The girl’s murder casts a pall over everything, but it forces the brothers into the same orbit once more:  the parallels between the latest murder and their sister’s 20 years ago have a familiarity that they can hardly bear to endure – but they must, for the latest killer has intimated that he can murder with impunity – and he is coming for Kent, and Kent’s family.
This is the first time I have read any of Michael Koryta’s books but it won’t be the last:  here is the white-knuckle ride I was promised in ‘The Boyfriend’. After reading that plodder of a book, it was pure pleasure to read a thriller worthy of the name.   That’s not to say that it doesn’t have flaws – I was genuinely surprised when Mr WhoDunIt was revealed, but the reasons for his actions I felt were less than convincing.  That said, Mr Koryta portrays familial love and sibling rivalry in pure, real terms, and it was satisfying to know that Kent, that staunch, respected, holier-than-everyone high school and town leader finally faced the consequences of actions to which he gave no thought many years before.

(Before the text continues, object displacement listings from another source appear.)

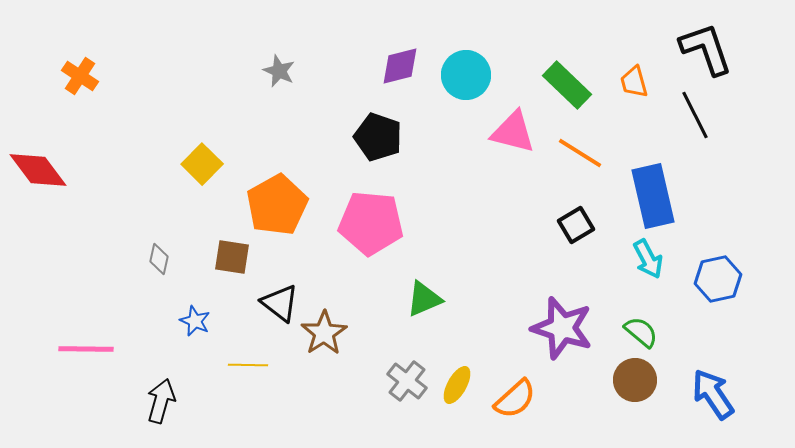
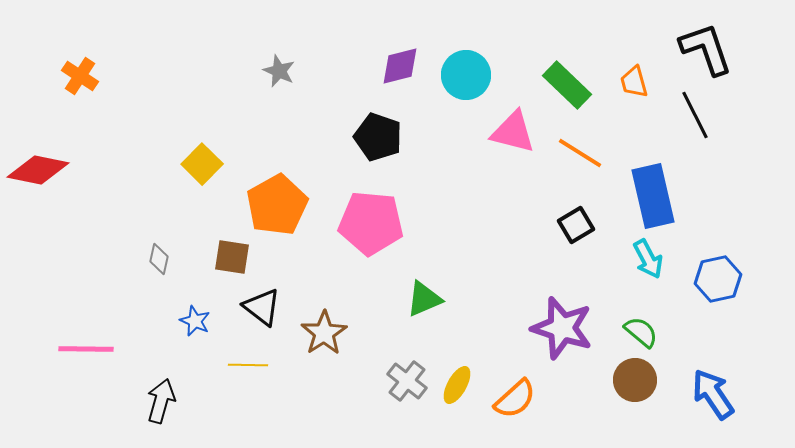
red diamond: rotated 42 degrees counterclockwise
black triangle: moved 18 px left, 4 px down
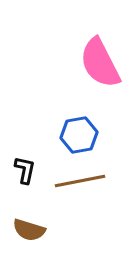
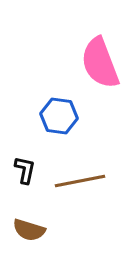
pink semicircle: rotated 6 degrees clockwise
blue hexagon: moved 20 px left, 19 px up; rotated 18 degrees clockwise
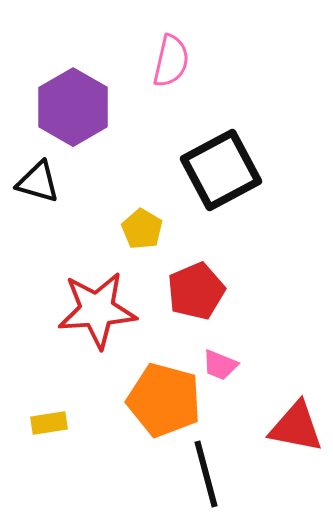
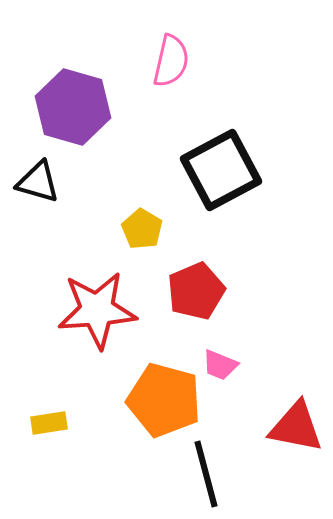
purple hexagon: rotated 14 degrees counterclockwise
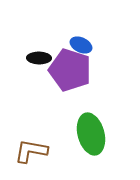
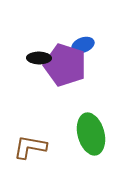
blue ellipse: moved 2 px right; rotated 45 degrees counterclockwise
purple pentagon: moved 5 px left, 5 px up
brown L-shape: moved 1 px left, 4 px up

One last comment:  (I know I should stop here, but I can’t.  It’s the reviewer’s version of verbal diarrhoea.)  For those familiar with gridiron football, this book will be a football fan’s delight.  For those who aren’t, like myself, its rules and plays etc. shall ever remain a mystery.  I watched all the seasons of ‘Friday Night Lights’ and loved it to bits, but was no closer to understanding gridiron at the end of the series than I was at the beginning.  In my defence I have to say that in this part of the world Rugby in its various forms is King, and the All Blacks are its princely warriors.  I have tried to look for similarities between the two games but there are none that I can see, so I’ll just have to sit on my fist and lean back on my thumb, and hope that American readers will forgive my ignorance.